That was the strength behind the California law, which in its early years became a vehicle to educate and enrich a generation of farmworkers who learned the power of organized labor. It was adopted at the height of the United Farm Workers’ movement, after years of strikes, boycotts and civil disobedience created sufficient pressure that the newly elected governor, Jerry Brown, could broker a deal. In elections in the first months after the law took effect, almost 50,000 farmworkers voted, many for the first time in their lives.
Yet within a decade, the union activity in the fields all but disappeared, resurfacing sporadically but never as a significant force.
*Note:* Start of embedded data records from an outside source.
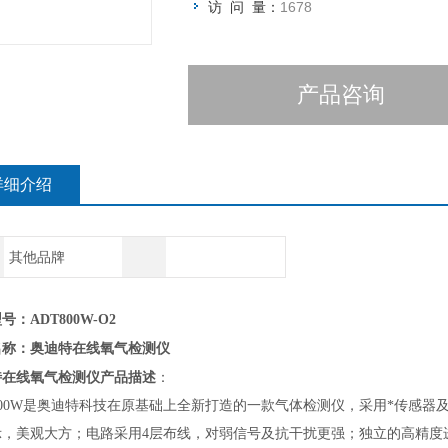
访 问 量：
1678
产品咨询
详细介绍
其他品牌
号：ADT800
W
-O2
奥迪特在线氧气检测仪
名称：
特在线氧气检测仪
产品描述
：
00W
是奥迪特科技在原基础上全新打造的一款气体检测仪，采用*传感器及
示，美观大方；电路采用4层布线，对弱信号及抗干扰更强；独立的高精度进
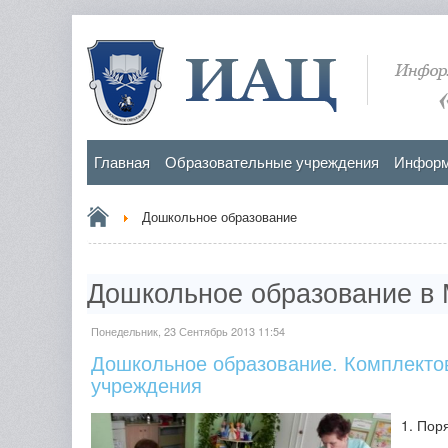
Главная
Образовательные учреждения
Информ
Дошкольное образование
Дошкольное образование в 
Понедельник, 23 Сентябрь 2013 11:54
Дошкольное образование. Комплекто
учреждения
1. Пор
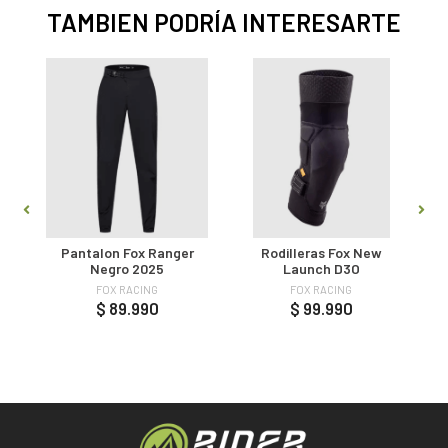
TAMBIEN PODRÍA INTERESARTE
e
Pantalon Fox Ranger
Rodilleras Fox New
Negro 2025
Launch D3O
FOX RACING
FOX RACING
$ 89.990
$ 99.990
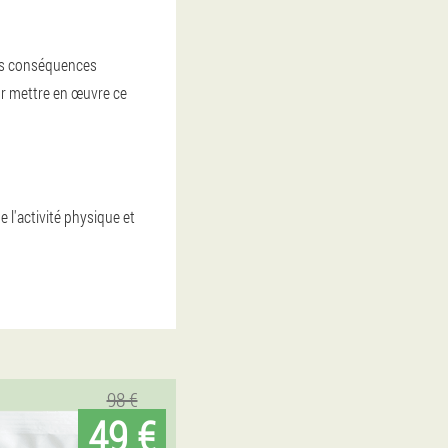
les conséquences
our mettre en œuvre ce
 l'activité physique et
98 €
49 €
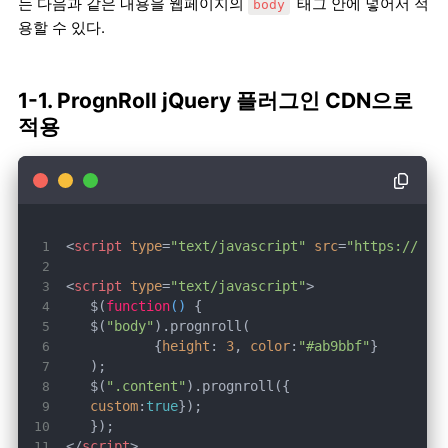
는 다음과 같은 내용을 웹페이지의
태그 안에 넣어서 적
body
용할 수 있다.
1-1. PrognRoll jQuery 플러그인 CDN으로
적용
<
script
type
=
"text/javascript"
src
=
"https://raw
<
script
type
=
"text/javascript"
>
	$(
function
(
) 
	$(
"body"
		{
height
: 
3
, 
color
:
"#ab9bbf"
	$(
".content"
custom
:
true
</
script
>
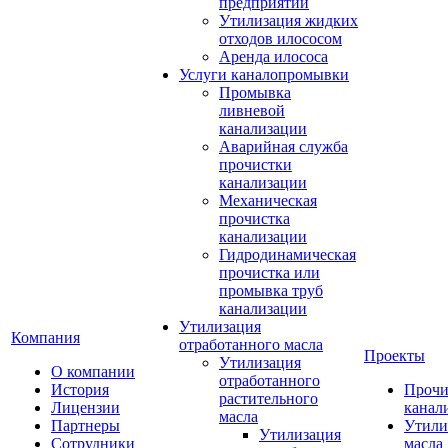
предприятий
Утилизация жидких
отходов илососом
Аренда илососа
Услуги каналопромывки
Промывка
ливневой
канализации
Аварийная служба
прочистки
канализации
Механическая
прочистка
канализации
Гидродинамическая
прочистка или
промывка труб
канализации
Утилизация
Компания
отработанного масла
Проекты
Утилизация
О компании
отработанного
История
Прочи
растительного
Лицензии
канал
масла
Партнеры
Утили
Утилизация
Сотрудники
масла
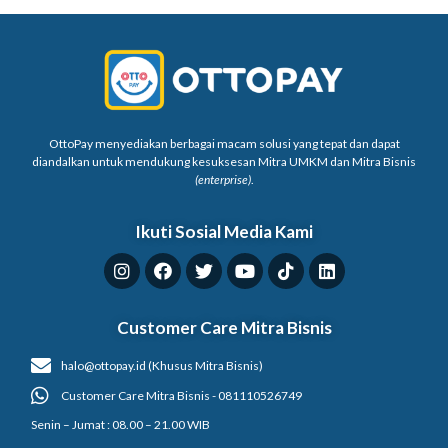
OttoPay menyediakan berbagai macam solusi yang tepat dan dapat
diandalkan untuk mendukung kesuksesan Mitra UMKM dan Mitra Bisnis
(enterprise)
.
Ikuti Sosial Media Kami
Customer Care Mitra Bisnis
halo@ottopay.id (Khusus Mitra Bisnis)
Customer Care Mitra Bisnis - 081110526749
Senin – Jumat : 08.00 – 21.00 WIB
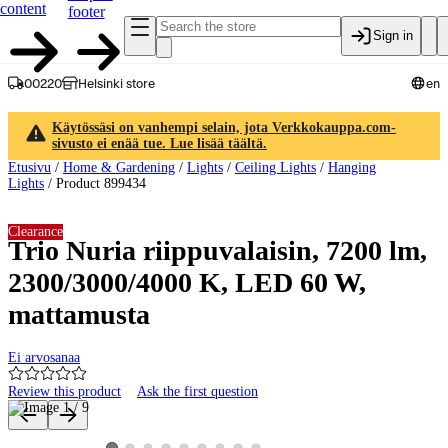
content
footer
Sign in
00220
Helsinki store
en
Käytössäsi on vanhempi selain, jota Verkkokauppa.com-
sivusto ei enää tue. Lue lisää täältä.
Etusivu
/
Home & Gardening
/
Lights
/
Ceiling Lights
/
Hanging
Lights
/
Product 899434
Clearance
Trio Nuria riippuvalaisin, 7200 lm,
2300/3000/4000 K, LED 60 W,
mattamusta
Ei arvosanaa
Review this product
Ask the first question
Product images and videos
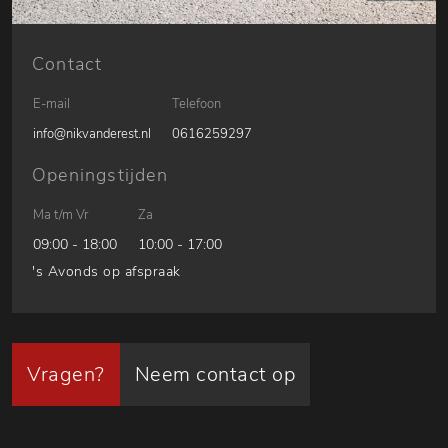
Contact
E-mail
Telefoon
info@nikvanderest.nl
0616259297
Openingstijden
Ma t/m Vr
Za
09:00 - 18:00
10:00 - 17:00
's Avonds op afspraak
Vragen?
Neem contact op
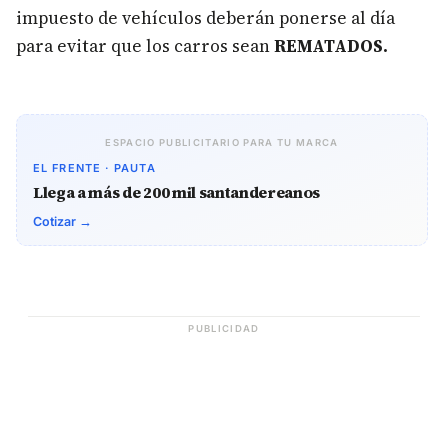
impuesto de vehículos deberán ponerse al día
para evitar que los carros sean
REMATADOS.
ESPACIO PUBLICITARIO PARA TU MARCA
EL FRENTE · PAUTA
Llega a más de 200 mil santandereanos
Cotizar →
PUBLICIDAD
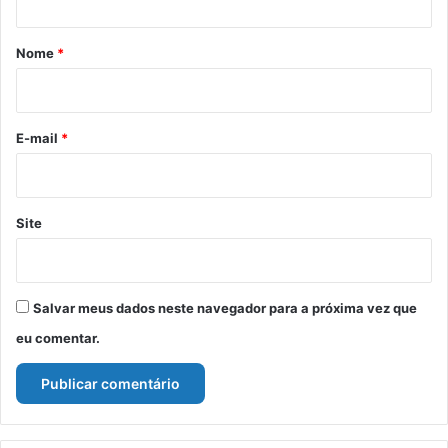
á
r
Nome
*
i
o
*
E-mail
*
Site
Salvar meus dados neste navegador para a próxima vez que
eu comentar.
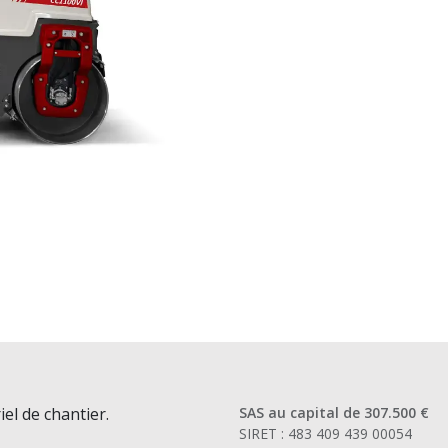
iel de chantier.
SAS au capital de 307.500 €
SIRET : 483 409 439 00054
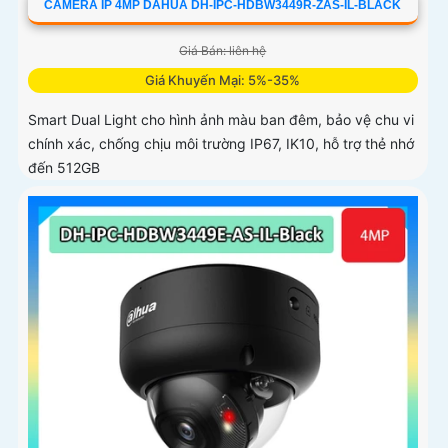
CAMERA IP 4MP DAHUA DH-IPC-HDBW3449R-ZAS-IL-BLACK
Giá Bán: liên hệ
Giá Khuyến Mại: 5%-35%
Smart Dual Light cho hình ảnh màu ban đêm, bảo vệ chu vi
chính xác, chống chịu môi trường IP67, IK10, hỗ trợ thẻ nhớ
đến 512GB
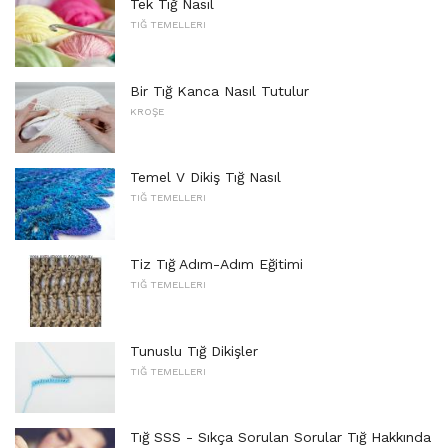
Tek Tığ Nasıl
TIĞ TEMELLERI
Bir Tığ Kanca Nasıl Tutulur
KROŞE
Temel V Dikiş Tığ Nasıl
TIĞ TEMELLERI
Tiz Tığ Adım-Adım Eğitimi
TIĞ TEMELLERI
Tunuslu Tığ Dikişler
TIĞ TEMELLERI
Tığ SSS - Sıkça Sorulan Sorular Tığ Hakkında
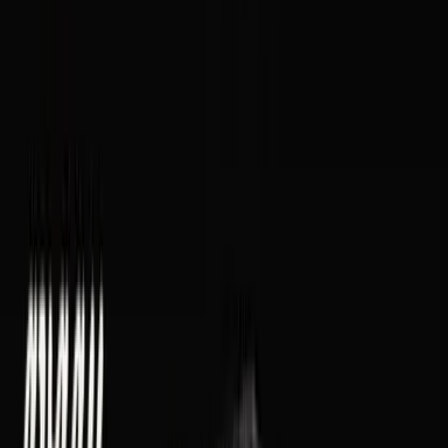
Vaping & Dabbing
Lifestyle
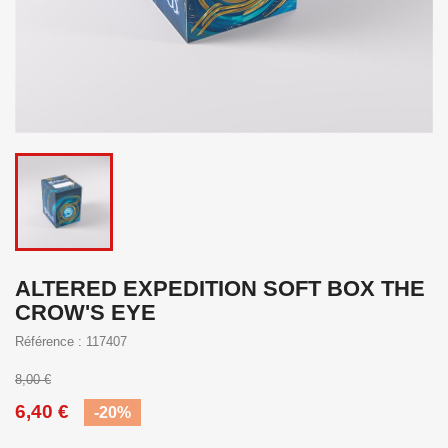
ALTERED EXPEDITION SOFT BOX THE
CROW'S EYE
Référence : 117407
8,00 €
6,40 €
-20%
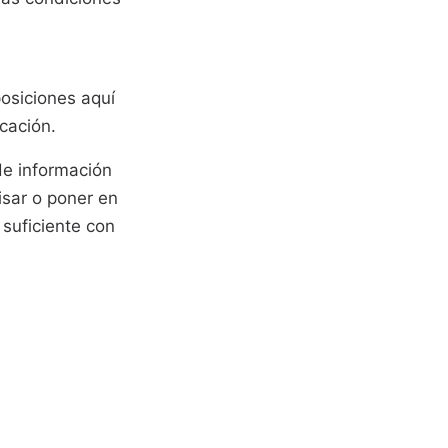
osiciones aquí
icación.
de información
isar o poner en
suficiente con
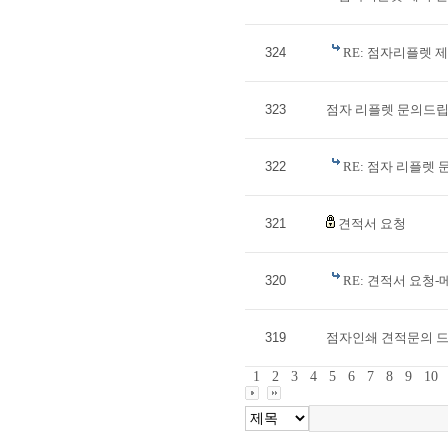
324
RE: 점자리플렛 
323
점자 리플렛 문의드립
322
RE: 점자 리플렛
321
견적서 요청
320
RE: 견적서 요청
319
점자인쇄 견적문의 드
1
2
3
4
5
6
7
8
9
10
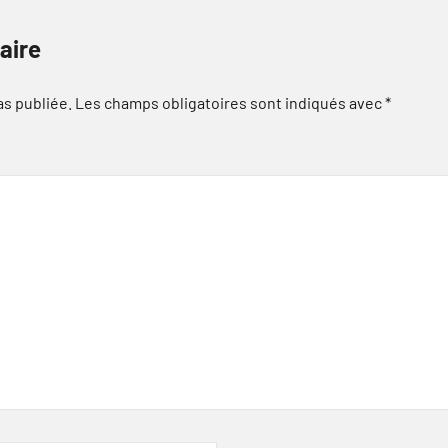
aire
as publiée.
Les champs obligatoires sont indiqués avec
*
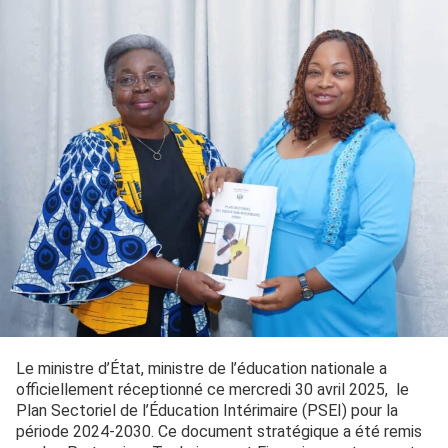
Le ministre d’État, ministre de l’éducation nationale a
officiellement réceptionné ce mercredi 30 avril 2025, le
Plan Sectoriel de l’Éducation Intérimaire (PSEI) pour la
période 2024-2030. Ce document stratégique a été remis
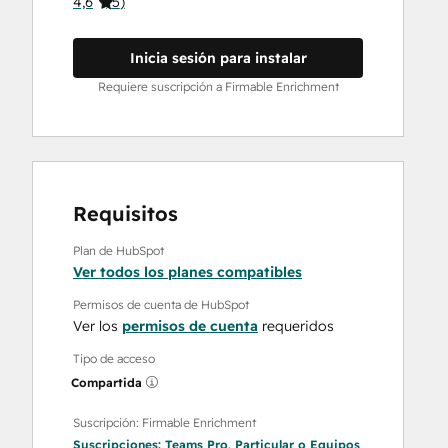
4,6
(
5
)
Inicia sesión para instalar
Requiere suscripción a Firmable Enrichment
Requisitos
Plan de HubSpot
Ver todos los planes compatibles
Permisos de cuenta de HubSpot
Ver los
permisos de cuenta
requeridos
Tipo de acceso
Compartida
Suscripción: Firmable Enrichment
Suscripciones:
Teams Pro
,
Particular
o
Equipos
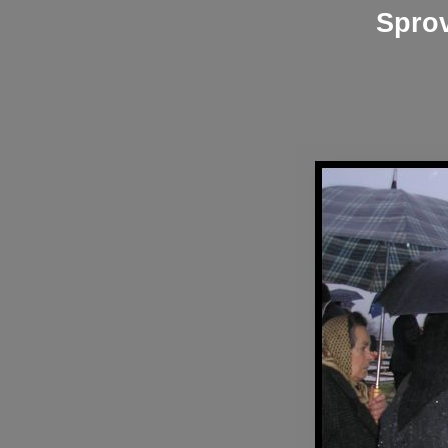
Sprov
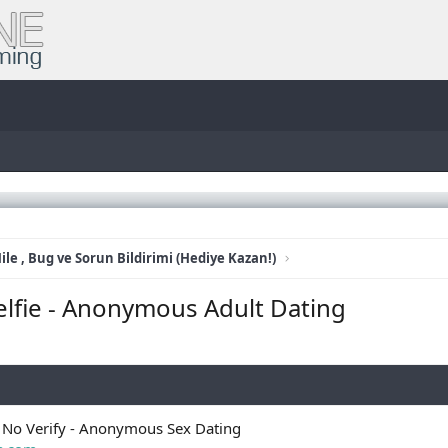
ile , Bug ve Sorun Bildirimi (Hediye Kazan!)
Selfie - Anonymous Adult Dating
y - No Verify - Anonymous Sex Dating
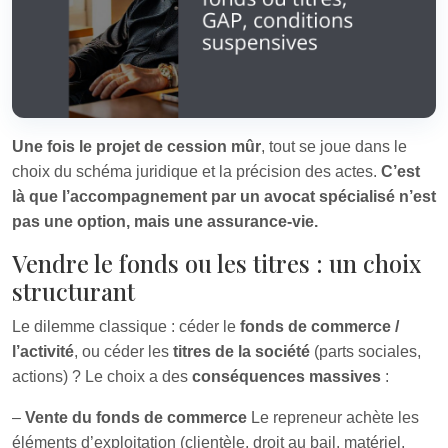
Une fois le projet de cession mûr
, tout se joue dans le
choix du schéma juridique et la précision des actes.
C’est
là que l’accompagnement par un avocat spécialisé n’est
pas une option, mais une assurance-vie.
Vendre le fonds ou les titres : un choix
structurant
Le dilemme classique : céder le
fonds de commerce /
l’activité
, ou céder les
titres de la société
(parts sociales,
actions) ? Le choix a des
conséquences massives
:
–
Vente du fonds de commerce
Le repreneur achète les
éléments d’exploitation (clientèle, droit au bail, matériel,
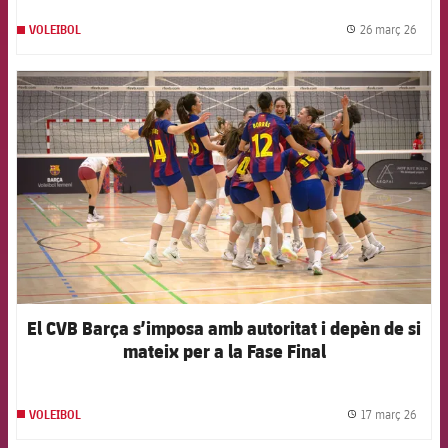
26 març 26
VOLEIBOL
label.
FCB Barcelona badge
El CVB Barça s’imposa amb autoritat i depèn de si
mateix per a la Fase Final
17 març 26
VOLEIBOL
label.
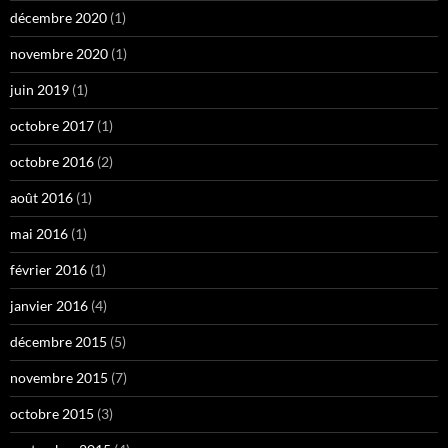
décembre 2020
(1)
novembre 2020
(1)
juin 2019
(1)
octobre 2017
(1)
octobre 2016
(2)
août 2016
(1)
mai 2016
(1)
février 2016
(1)
janvier 2016
(4)
décembre 2015
(5)
novembre 2015
(7)
octobre 2015
(3)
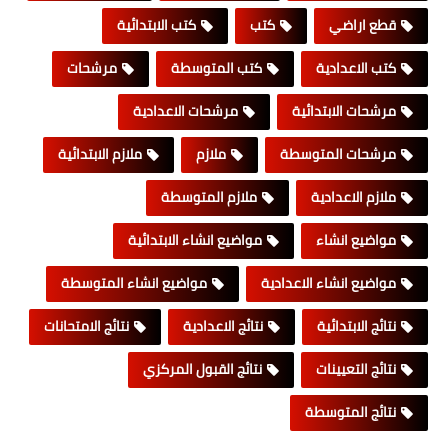
قطع اراضي
كتب
كتب الابتدائية
كتب الاعدادية
كتب المتوسطة
مرشحات
مرشحات الابتدائية
مرشحات الاعدادية
مرشحات المتوسطة
ملازم
ملازم الابتدائية
ملازم الاعدادية
ملازم المتوسطة
مواضيع انشاء
مواضيع انشاء الابتدائية
مواضيع انشاء الاعدادية
مواضيع انشاء المتوسطة
نتائج الابتدائية
نتائج الاعدادية
نتائج الامتحانات
نتائج التعيينات
نتائج القبول المركزي
نتائج المتوسطة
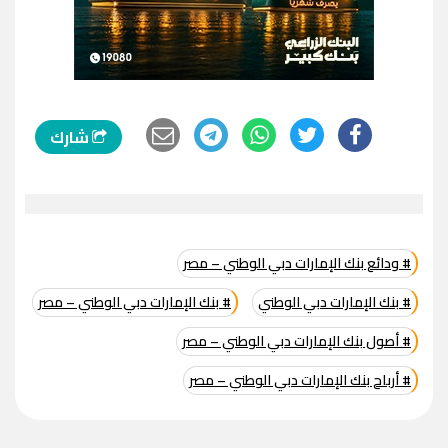
شارك
# ودائع بنك الإمارات دبي الوطني – مصر
# بنك الإمارات دبي الوطني
# بنك الإمارات دبي الوطني – مصر
# أصول بنك الإمارات دبي الوطني – مصر
# أرباح بنك الإمارات دبي الوطني – مصر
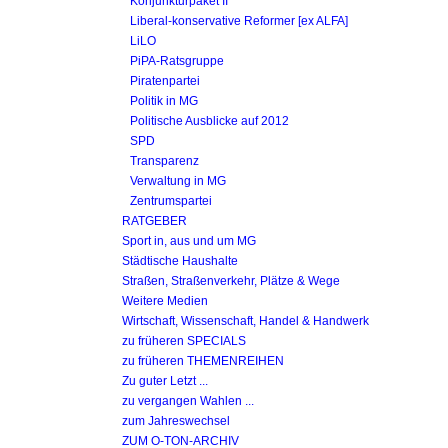
Konjunkturpaket II
Liberal-konservative Reformer [ex ALFA]
LiLO
PiPA-Ratsgruppe
Piratenpartei
Politik in MG
Politische Ausblicke auf 2012
SPD
Transparenz
Verwaltung in MG
Zentrumspartei
RATGEBER
Sport in, aus und um MG
Städtische Haushalte
Straßen, Straßenverkehr, Plätze & Wege
Weitere Medien
Wirtschaft, Wissenschaft, Handel & Handwerk
zu früheren SPECIALS
zu früheren THEMENREIHEN
Zu guter Letzt ...
zu vergangen Wahlen ...
zum Jahreswechsel
ZUM O-TON-ARCHIV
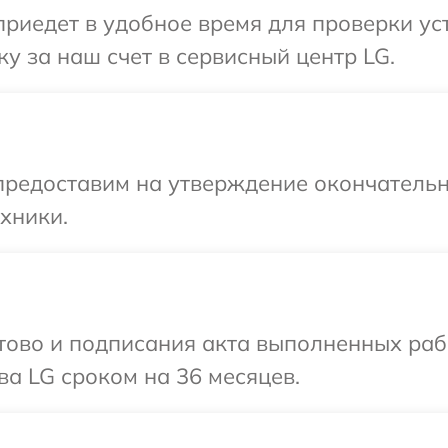
иедет в удобное время для проверки уст
у за наш счет в сервисный центр LG.
предоставим на утверждение окончательн
хники.
готово и подписания акта выполненных р
ва LG сроком на 36 месяцев.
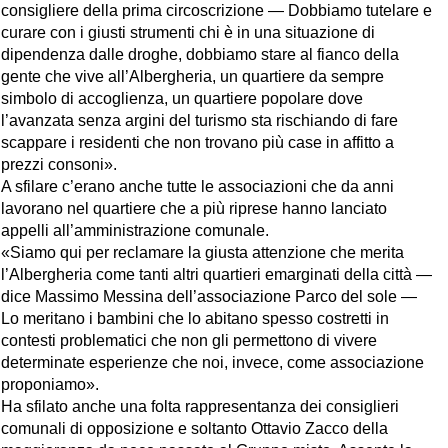
consigliere della prima circoscrizione — Dobbiamo tutelare e
curare con i giusti strumenti chi è in una situazione di
dipendenza dalle droghe, dobbiamo stare al fianco della
gente che vive all’Albergheria, un quartiere da sempre
simbolo di accoglienza, un quartiere popolare dove
l’avanzata senza argini del turismo sta rischiando di fare
scappare i residenti che non trovano più case in affitto a
prezzi consoni».
A sfilare c’erano anche tutte le associazioni che da anni
lavorano nel quartiere che a più riprese hanno lanciato
appelli all’amministrazione comunale.
«Siamo qui per reclamare la giusta attenzione che merita
l’Albergheria come tanti altri quartieri emarginati della città —
dice Massimo Messina dell’associazione Parco del sole —
Lo meritano i bambini che lo abitano spesso costretti in
contesti problematici che non gli permettono di vivere
determinate esperienze che noi, invece, come associazione
proponiamo».
Ha sfilato anche una folta rappresentanza dei consiglieri
comunali di opposizione e soltanto Ottavio Zacco della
“Most workers living in this economy in agriculture don’t even know about our law,” William Gould, the chair of the California Agricultural Labor Relations Board, told a crowd gathered in 2015 to mark the 40th anniversary of the law. “Don’t have the slightest clue about what the board is and what the content of the statute is and what the remedies are that we can bring to bear for violations.”
The awkward anniversary celebration was more melancholy than festive. The union that had once represented the best hope for farmworkers had long ago stopped organizing. The governor who had used all his political capital to negotiate the landmark law was governor again. But this time no amount of political pressure could change the dismal reality in the fields.
Mr. Gould, an eminent labor lawyer who once chaired the National Labor Relations Board, spoke of farmworkers sleeping in their cars, and warned that the lack of activity in no way suggested rosy conditions. The governor agreed. “The toil and the suffering and the injustice that gave rise to the law exist every day in this state,” Mr. Brown said. “We are still at a very serious point where the people who pick our food, are they getting the dignity and the compensation and the quality of life worthy of their contribution to what we’re all enjoying? And I have to say the answer is pretty clearly no.”